What the task requires ::
Look through the data and write out every line with the word "ruimte" in it.

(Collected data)
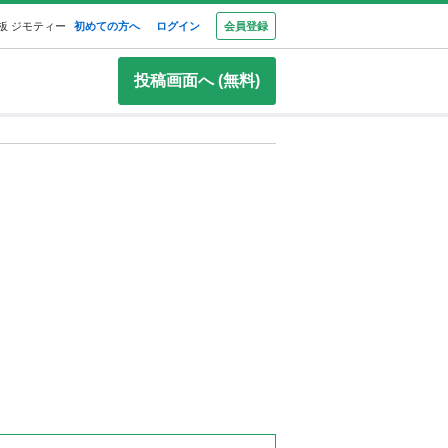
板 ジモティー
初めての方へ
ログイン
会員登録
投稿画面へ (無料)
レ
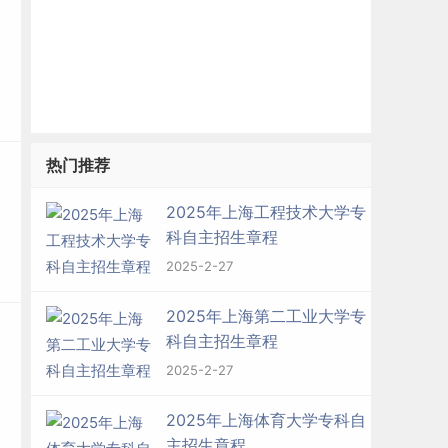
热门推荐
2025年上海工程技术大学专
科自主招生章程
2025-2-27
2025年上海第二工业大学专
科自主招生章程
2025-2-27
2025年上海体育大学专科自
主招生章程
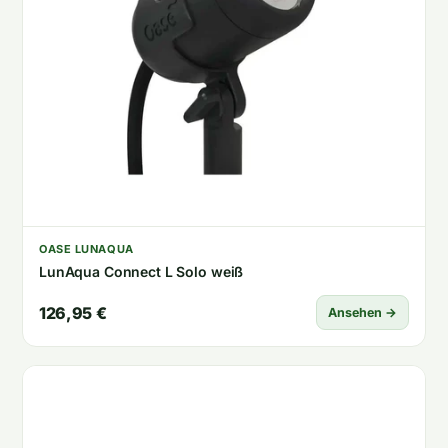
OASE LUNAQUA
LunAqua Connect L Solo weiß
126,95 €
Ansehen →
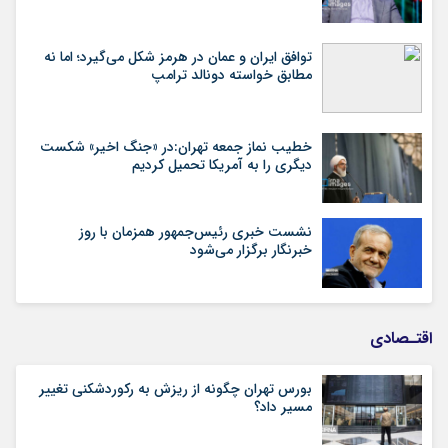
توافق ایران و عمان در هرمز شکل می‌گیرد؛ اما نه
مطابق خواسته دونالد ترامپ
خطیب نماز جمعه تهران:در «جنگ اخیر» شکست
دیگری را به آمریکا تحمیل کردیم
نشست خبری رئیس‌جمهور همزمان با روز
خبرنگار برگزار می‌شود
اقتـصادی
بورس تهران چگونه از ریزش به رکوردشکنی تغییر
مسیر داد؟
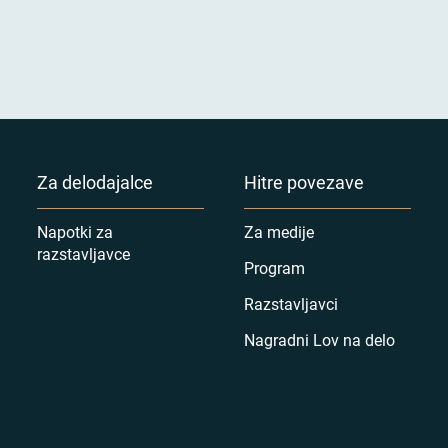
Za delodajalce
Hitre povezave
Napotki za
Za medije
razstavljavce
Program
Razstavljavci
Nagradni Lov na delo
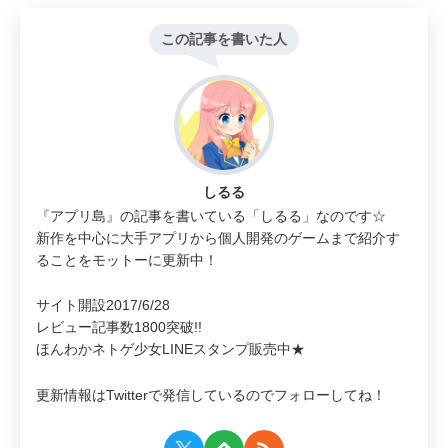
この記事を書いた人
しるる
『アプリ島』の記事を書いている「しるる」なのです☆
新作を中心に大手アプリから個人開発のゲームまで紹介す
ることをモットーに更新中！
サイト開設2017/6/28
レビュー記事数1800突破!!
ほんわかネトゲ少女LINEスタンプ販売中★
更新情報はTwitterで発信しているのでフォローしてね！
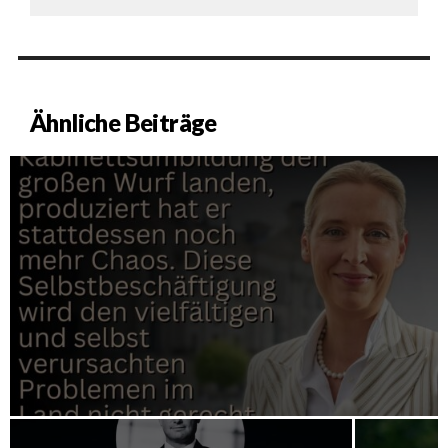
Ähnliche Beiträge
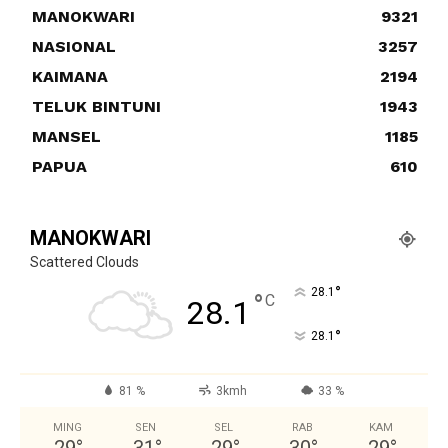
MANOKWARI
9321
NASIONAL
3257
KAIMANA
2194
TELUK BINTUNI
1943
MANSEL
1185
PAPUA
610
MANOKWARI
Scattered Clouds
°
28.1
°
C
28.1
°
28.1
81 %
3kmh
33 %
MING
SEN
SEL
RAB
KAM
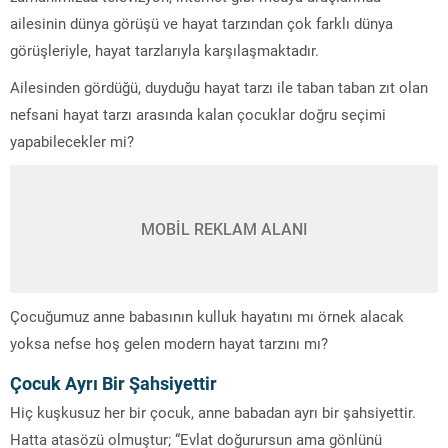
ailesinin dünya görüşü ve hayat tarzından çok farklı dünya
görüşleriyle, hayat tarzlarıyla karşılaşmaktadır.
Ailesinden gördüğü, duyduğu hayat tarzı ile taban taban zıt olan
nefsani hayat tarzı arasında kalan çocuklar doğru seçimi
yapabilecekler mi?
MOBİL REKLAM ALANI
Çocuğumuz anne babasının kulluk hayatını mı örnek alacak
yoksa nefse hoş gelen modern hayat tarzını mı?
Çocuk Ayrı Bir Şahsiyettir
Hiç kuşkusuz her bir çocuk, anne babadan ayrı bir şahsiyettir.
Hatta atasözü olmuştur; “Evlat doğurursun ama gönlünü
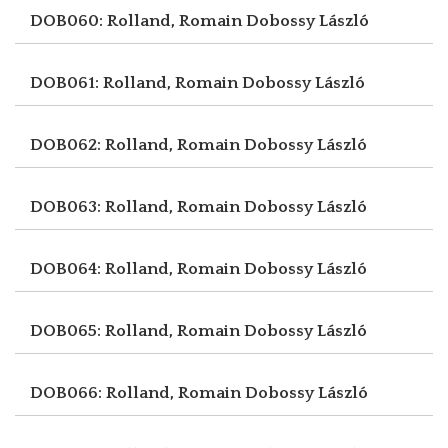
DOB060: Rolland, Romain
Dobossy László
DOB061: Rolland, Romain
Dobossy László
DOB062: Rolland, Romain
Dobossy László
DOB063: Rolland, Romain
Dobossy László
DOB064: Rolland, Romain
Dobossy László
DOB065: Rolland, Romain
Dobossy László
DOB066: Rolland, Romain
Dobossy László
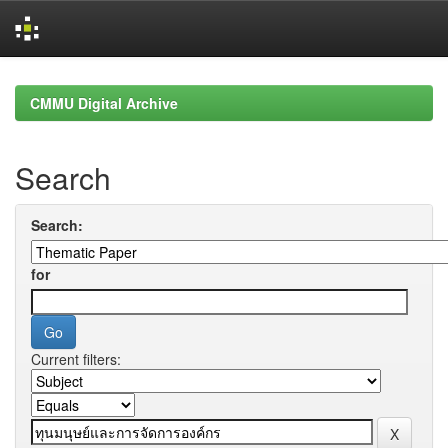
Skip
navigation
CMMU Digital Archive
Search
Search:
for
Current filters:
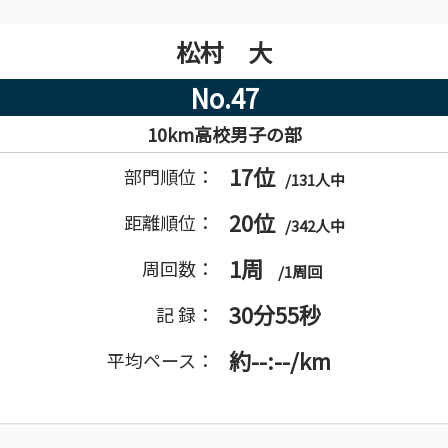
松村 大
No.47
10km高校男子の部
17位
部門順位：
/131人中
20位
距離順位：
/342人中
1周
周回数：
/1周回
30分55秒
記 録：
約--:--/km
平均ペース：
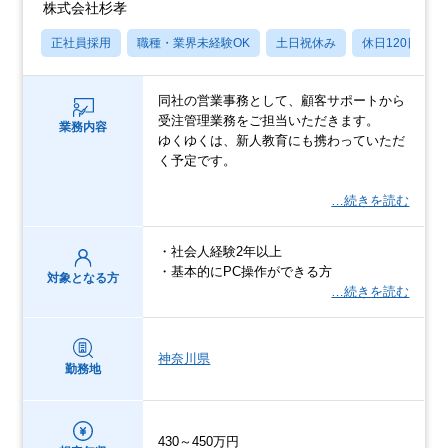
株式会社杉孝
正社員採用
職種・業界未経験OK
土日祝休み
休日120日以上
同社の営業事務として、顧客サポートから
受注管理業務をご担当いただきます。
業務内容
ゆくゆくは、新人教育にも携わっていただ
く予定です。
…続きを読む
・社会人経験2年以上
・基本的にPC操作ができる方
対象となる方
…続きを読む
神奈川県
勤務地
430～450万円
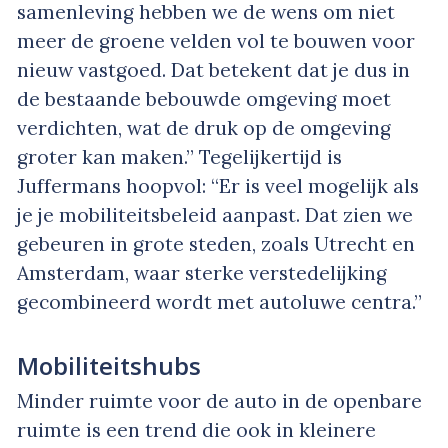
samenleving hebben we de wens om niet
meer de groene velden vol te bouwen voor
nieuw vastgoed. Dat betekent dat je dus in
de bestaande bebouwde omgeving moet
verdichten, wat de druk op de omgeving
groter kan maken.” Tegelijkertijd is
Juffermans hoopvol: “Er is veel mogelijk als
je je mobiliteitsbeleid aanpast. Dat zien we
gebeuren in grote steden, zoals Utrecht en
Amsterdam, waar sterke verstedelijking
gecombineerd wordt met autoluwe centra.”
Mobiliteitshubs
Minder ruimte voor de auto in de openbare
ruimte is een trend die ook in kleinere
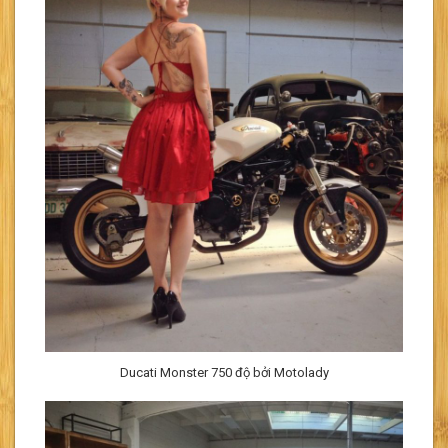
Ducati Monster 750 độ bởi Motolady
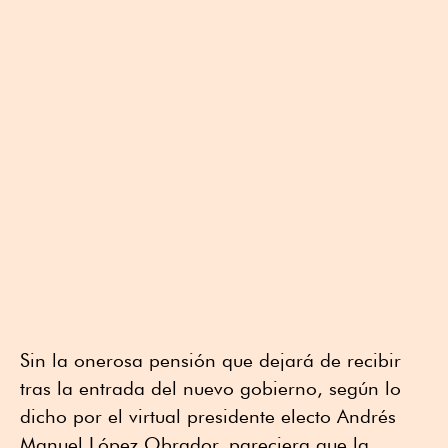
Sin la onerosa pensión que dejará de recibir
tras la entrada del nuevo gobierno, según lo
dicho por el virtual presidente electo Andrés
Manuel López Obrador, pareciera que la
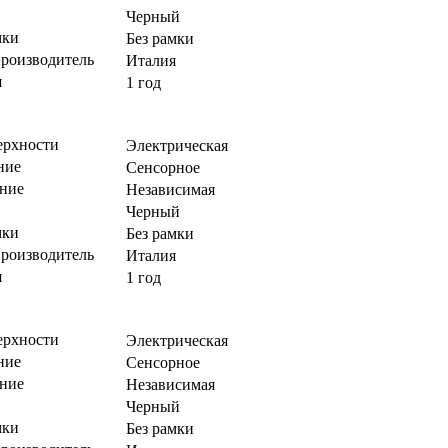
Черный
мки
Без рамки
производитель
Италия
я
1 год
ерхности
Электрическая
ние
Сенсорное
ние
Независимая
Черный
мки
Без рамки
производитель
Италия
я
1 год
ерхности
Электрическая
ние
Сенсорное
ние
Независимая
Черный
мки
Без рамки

Result of this exercise ::
Minder ruimte voor de auto in de openbare
ruimte is een trend die ook in kleinere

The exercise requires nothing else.